The researchers stated that during the development of GLP-1, proof-of-concept studies displayed that short-term intravenous infusions lowered glucose concentrations in hyperglycemic patients into the normal fasting glucose range — typically between 4 and 6.5 mmol/L.
These glucose lowering effects were seen at doses of 1 to 1.2 pmol/kg-1/min-1 or even lower, reaching a steady-state plasma level of total GLP-1 approximately 60-150 pmol/L corresponding with steady state plasma concentrations of intact, biologically active GLP-1 of 10 to 15 pmol/L without any gastrointestinal side effects.
However, in order to advance the compound, scientists created a subcutaneous form. Doses reaching as high as 1.5 nmol/kg had somewhat an effect on glycemia, but were not fully able to normalize blood glucose levels. Gastrointestinal side effects along with nausea and vomiting were also observed in a dose-dependent manner.
“Based on these results, a lower bioavailability of GLP-1 has to be suspected when the peptide is delivered into the subcutaneous compartment versus IV administration,” they wrote.
Following studies have evaluated whether a continuous subcutaneous infusion of GLP-1 could improve response and lessen side effects. Although continuous subcutaneous doses of 2.4 or 4.8 pmol/kg-1/min-1 led to better bioavailability of GLP-1, the glucose-lowering responses “were still much inferior” when compared to the intravenous infusions, Nauck and colleagues wrote.
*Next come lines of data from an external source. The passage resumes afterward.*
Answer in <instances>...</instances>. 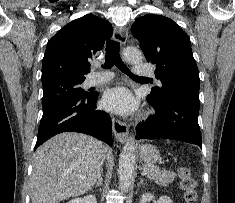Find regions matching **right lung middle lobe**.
I'll return each mask as SVG.
<instances>
[{"label":"right lung middle lobe","mask_w":235,"mask_h":203,"mask_svg":"<svg viewBox=\"0 0 235 203\" xmlns=\"http://www.w3.org/2000/svg\"><path fill=\"white\" fill-rule=\"evenodd\" d=\"M83 81H63L43 85V105L61 97L70 95L87 96L81 87Z\"/></svg>","instance_id":"obj_1"}]
</instances>
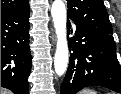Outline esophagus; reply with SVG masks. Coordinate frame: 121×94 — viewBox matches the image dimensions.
Masks as SVG:
<instances>
[{
	"label": "esophagus",
	"instance_id": "obj_1",
	"mask_svg": "<svg viewBox=\"0 0 121 94\" xmlns=\"http://www.w3.org/2000/svg\"><path fill=\"white\" fill-rule=\"evenodd\" d=\"M51 38H52V40H53V41H55V37H54V35H52V37H51Z\"/></svg>",
	"mask_w": 121,
	"mask_h": 94
}]
</instances>
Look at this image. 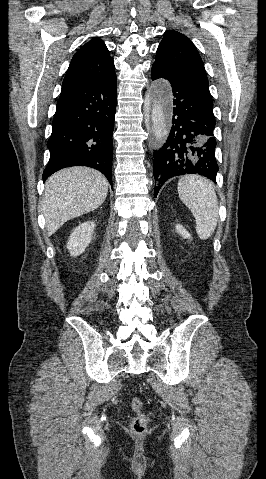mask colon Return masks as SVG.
<instances>
[{"label": "colon", "instance_id": "obj_1", "mask_svg": "<svg viewBox=\"0 0 266 479\" xmlns=\"http://www.w3.org/2000/svg\"><path fill=\"white\" fill-rule=\"evenodd\" d=\"M131 409L135 412L130 428L133 434L142 436L147 431V424L149 422V416L144 412L143 402L140 398L134 397L130 402Z\"/></svg>", "mask_w": 266, "mask_h": 479}]
</instances>
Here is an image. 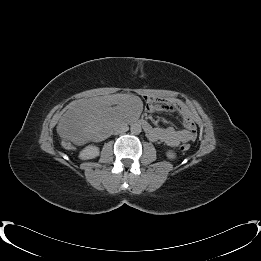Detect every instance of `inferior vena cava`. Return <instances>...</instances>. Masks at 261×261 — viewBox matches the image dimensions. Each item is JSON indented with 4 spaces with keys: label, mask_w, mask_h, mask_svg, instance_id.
<instances>
[{
    "label": "inferior vena cava",
    "mask_w": 261,
    "mask_h": 261,
    "mask_svg": "<svg viewBox=\"0 0 261 261\" xmlns=\"http://www.w3.org/2000/svg\"><path fill=\"white\" fill-rule=\"evenodd\" d=\"M128 130H129V127H128L127 124H121V125L118 127V129L116 130V132L119 133V134H123V133H125V132L128 131Z\"/></svg>",
    "instance_id": "602c4592"
}]
</instances>
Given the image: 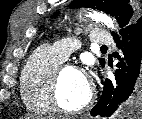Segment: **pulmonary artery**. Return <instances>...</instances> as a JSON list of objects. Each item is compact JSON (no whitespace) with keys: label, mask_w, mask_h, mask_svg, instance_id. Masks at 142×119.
<instances>
[{"label":"pulmonary artery","mask_w":142,"mask_h":119,"mask_svg":"<svg viewBox=\"0 0 142 119\" xmlns=\"http://www.w3.org/2000/svg\"><path fill=\"white\" fill-rule=\"evenodd\" d=\"M90 40L92 44L95 45H113V37L105 30L93 31L90 35ZM55 52L63 59H67L73 52H75L79 43L76 39H63L51 46Z\"/></svg>","instance_id":"pulmonary-artery-1"}]
</instances>
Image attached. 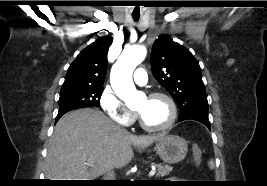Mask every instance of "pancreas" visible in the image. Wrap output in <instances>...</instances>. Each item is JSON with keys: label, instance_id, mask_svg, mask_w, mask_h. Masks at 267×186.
Here are the masks:
<instances>
[{"label": "pancreas", "instance_id": "1", "mask_svg": "<svg viewBox=\"0 0 267 186\" xmlns=\"http://www.w3.org/2000/svg\"><path fill=\"white\" fill-rule=\"evenodd\" d=\"M156 167L158 169L157 177H164L172 171V167L169 165L156 164Z\"/></svg>", "mask_w": 267, "mask_h": 186}]
</instances>
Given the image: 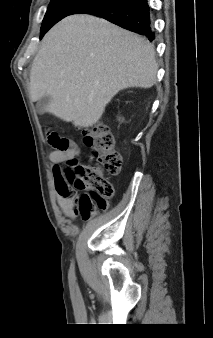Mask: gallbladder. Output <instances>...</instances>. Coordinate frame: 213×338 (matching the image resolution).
Returning <instances> with one entry per match:
<instances>
[{
    "instance_id": "obj_1",
    "label": "gallbladder",
    "mask_w": 213,
    "mask_h": 338,
    "mask_svg": "<svg viewBox=\"0 0 213 338\" xmlns=\"http://www.w3.org/2000/svg\"><path fill=\"white\" fill-rule=\"evenodd\" d=\"M50 102V97L45 95L43 96L42 98H40L38 101H37V110L39 113H43L44 112V108L45 106H47Z\"/></svg>"
}]
</instances>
The research team concluded in their literature review that the intravenous route may be a better means of normalizing blood glucose in patients with type 2 diabetes than the current route of subcutaneous administration.
Further investigation of these and other potential mechanisms that underlie the differences between IV and subcutaneous administration of GLP-1 agonists could lead to a “substantial improvement in incretin-based therapeutic agents,” Nauck and colleagues concluded.